= YOUR TASK =
Every line of the data below should be printed exactly. Nothing may be dropped.

++++++++++++++++++++

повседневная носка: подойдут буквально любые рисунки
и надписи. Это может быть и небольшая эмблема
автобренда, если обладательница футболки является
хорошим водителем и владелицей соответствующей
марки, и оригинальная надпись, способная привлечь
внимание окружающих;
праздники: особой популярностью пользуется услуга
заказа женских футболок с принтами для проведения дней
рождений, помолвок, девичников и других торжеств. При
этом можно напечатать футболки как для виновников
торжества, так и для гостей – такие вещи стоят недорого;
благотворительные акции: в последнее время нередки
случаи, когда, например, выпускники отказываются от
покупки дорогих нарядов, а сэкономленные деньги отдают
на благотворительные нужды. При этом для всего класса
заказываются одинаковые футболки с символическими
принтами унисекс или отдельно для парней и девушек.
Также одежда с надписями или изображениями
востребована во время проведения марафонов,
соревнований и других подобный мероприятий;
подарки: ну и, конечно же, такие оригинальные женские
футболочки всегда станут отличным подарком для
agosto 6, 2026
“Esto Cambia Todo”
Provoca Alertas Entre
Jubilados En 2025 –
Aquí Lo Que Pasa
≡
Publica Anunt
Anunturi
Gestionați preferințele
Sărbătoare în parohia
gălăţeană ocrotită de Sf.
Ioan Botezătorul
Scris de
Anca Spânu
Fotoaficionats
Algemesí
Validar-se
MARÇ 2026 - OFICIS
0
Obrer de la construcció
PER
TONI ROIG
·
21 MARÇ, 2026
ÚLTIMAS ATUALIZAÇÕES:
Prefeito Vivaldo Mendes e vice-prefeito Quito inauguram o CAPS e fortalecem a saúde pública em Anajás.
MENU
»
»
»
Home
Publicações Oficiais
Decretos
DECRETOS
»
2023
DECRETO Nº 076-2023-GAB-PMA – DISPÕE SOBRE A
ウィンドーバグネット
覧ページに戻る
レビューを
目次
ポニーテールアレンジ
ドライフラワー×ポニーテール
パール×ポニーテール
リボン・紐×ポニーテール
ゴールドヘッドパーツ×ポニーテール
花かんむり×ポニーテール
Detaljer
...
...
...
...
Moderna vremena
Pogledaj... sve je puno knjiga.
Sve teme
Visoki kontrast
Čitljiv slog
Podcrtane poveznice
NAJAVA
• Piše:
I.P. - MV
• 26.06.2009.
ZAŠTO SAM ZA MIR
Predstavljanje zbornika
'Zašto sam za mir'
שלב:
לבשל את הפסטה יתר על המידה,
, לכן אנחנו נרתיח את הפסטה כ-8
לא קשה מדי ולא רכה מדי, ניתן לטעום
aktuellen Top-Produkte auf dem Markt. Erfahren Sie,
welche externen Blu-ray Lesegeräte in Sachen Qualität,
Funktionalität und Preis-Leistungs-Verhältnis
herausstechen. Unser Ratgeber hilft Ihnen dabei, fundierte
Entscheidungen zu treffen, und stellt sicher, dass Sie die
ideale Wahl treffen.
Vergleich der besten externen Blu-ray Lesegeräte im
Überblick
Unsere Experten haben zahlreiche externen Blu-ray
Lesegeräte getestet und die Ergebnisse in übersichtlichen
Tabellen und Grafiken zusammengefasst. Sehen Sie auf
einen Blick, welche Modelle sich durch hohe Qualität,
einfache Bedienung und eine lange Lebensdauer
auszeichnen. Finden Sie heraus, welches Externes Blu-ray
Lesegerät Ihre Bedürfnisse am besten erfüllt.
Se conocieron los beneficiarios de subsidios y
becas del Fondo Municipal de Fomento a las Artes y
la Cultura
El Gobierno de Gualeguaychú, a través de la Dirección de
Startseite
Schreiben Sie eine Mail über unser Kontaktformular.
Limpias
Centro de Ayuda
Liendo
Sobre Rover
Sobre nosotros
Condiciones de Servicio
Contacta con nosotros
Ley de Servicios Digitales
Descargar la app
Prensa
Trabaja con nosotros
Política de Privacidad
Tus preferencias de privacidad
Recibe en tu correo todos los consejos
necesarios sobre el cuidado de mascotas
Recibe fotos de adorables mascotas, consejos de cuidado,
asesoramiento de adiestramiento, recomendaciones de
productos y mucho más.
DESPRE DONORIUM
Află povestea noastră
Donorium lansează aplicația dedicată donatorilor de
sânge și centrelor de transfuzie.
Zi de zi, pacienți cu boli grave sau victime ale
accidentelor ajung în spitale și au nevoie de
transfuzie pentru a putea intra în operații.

++++++++++++++++++++

= RESULT FOR THIS EXERCISE =
повседневная носка: подойдут буквально любые рисунки
и надписи. Это может быть и небольшая эмблема
автобренда, если обладательница футболки является
хорошим водителем и владелицей соответствующей
марки, и оригинальная надпись, способная привлечь
внимание окружающих;
праздники: особой популярностью пользуется услуга
заказа женских футболок с принтами для проведения дней
рождений, помолвок, девичников и других торжеств. При
этом можно напечатать футболки как для виновников
торжества, так и для гостей – такие вещи стоят недорого;
благотворительные акции: в последнее время нередки
случаи, когда, например, выпускники отказываются от
покупки дорогих нарядов, а сэкономленные деньги отдают
на благотворительные нужды. При этом для всего класса
заказываются одинаковые футболки с символическими
принтами унисекс или отдельно для парней и девушек.
Также одежда с надписями или изображениями
востребована во время проведения марафонов,
соревнований и других подобный мероприятий;
подарки: ну и, конечно же, такие оригинальные женские
футболочки всегда станут отличным подарком для
agosto 6, 2026
“Esto Cambia Todo”
Provoca Alertas Entre
Jubilados En 2025 –
Aquí Lo Que Pasa
≡
Publica Anunt
Anunturi
Gestionați preferințele
Sărbătoare în parohia
gălăţeană ocrotită de Sf.
Ioan Botezătorul
Scris de
Anca Spânu
Fotoaficionats
Algemesí
Validar-se
MARÇ 2026 - OFICIS
0
Obrer de la construcció
PER
TONI ROIG
·
21 MARÇ, 2026
ÚLTIMAS ATUALIZAÇÕES:
Prefeito Vivaldo Mendes e vice-prefeito Quito inauguram o CAPS e fortalecem a saúde pública em Anajás.
MENU
»
»
»
Home
Publicações Oficiais
Decretos
DECRETOS
»
2023
DECRETO Nº 076-2023-GAB-PMA – DISPÕE SOBRE A
ウィンドーバグネット
覧ページに戻る
レビューを
目次
ポニーテールアレンジ
ドライフラワー×ポニーテール
パール×ポニーテール
リボン・紐×ポニーテール
ゴールドヘッドパーツ×ポニーテール
花かんむり×ポニーテール
Detaljer
...
...
...
...
Moderna vremena
Pogledaj... sve je puno knjiga.
Sve teme
Visoki kontrast
Čitljiv slog
Podcrtane poveznice
NAJAVA
• Piše:
I.P. - MV
• 26.06.2009.
ZAŠTO SAM ZA MIR
Predstavljanje zbornika
'Zašto sam za mir'
שלב:
לבשל את הפסטה יתר על המידה,
, לכן אנחנו נרתיח את הפסטה כ-8
לא קשה מדי ולא רכה מדי, ניתן לטעום
aktuellen Top-Produkte auf dem Markt. Erfahren Sie,
welche externen Blu-ray Lesegeräte in Sachen Qualität,
Funktionalität und Preis-Leistungs-Verhältnis
herausstechen. Unser Ratgeber hilft Ihnen dabei, fundierte
Entscheidungen zu treffen, und stellt sicher, dass Sie die
ideale Wahl treffen.
Vergleich der besten externen Blu-ray Lesegeräte im
Überblick
Unsere Experten haben zahlreiche externen Blu-ray
Lesegeräte getestet und die Ergebnisse in übersichtlichen
Tabellen und Grafiken zusammengefasst. Sehen Sie auf
einen Blick, welche Modelle sich durch hohe Qualität,
einfache Bedienung und eine lange Lebensdauer
auszeichnen. Finden Sie heraus, welches Externes Blu-ray
Lesegerät Ihre Bedürfnisse am besten erfüllt.
Se conocieron los beneficiarios de subsidios y
becas del Fondo Municipal de Fomento a las Artes y
la Cultura
El Gobierno de Gualeguaychú, a través de la Dirección de
Startseite
Schreiben Sie eine Mail über unser Kontaktformular.
Limpias
Centro de Ayuda
Liendo
Sobre Rover
Sobre nosotros
Condiciones de Servicio
Contacta con nosotros
Ley de Servicios Digitales
Descargar la app
Prensa
Trabaja con nosotros
Política de Privacidad
Tus preferencias de privacidad
Recibe en tu correo todos los consejos
necesarios sobre el cuidado de mascotas
Recibe fotos de adorables mascotas, consejos de cuidado,
asesoramiento de adiestramiento, recomendaciones de
productos y mucho más.
DESPRE DONORIUM
Află povestea noastră
Donorium lansează aplicația dedicată donatorilor de
sânge și centrelor de transfuzie.
Zi de zi, pacienți cu boli grave sau victime ale
accidentelor ajung în spitale și au nevoie de
transfuzie pentru a putea intra în operații.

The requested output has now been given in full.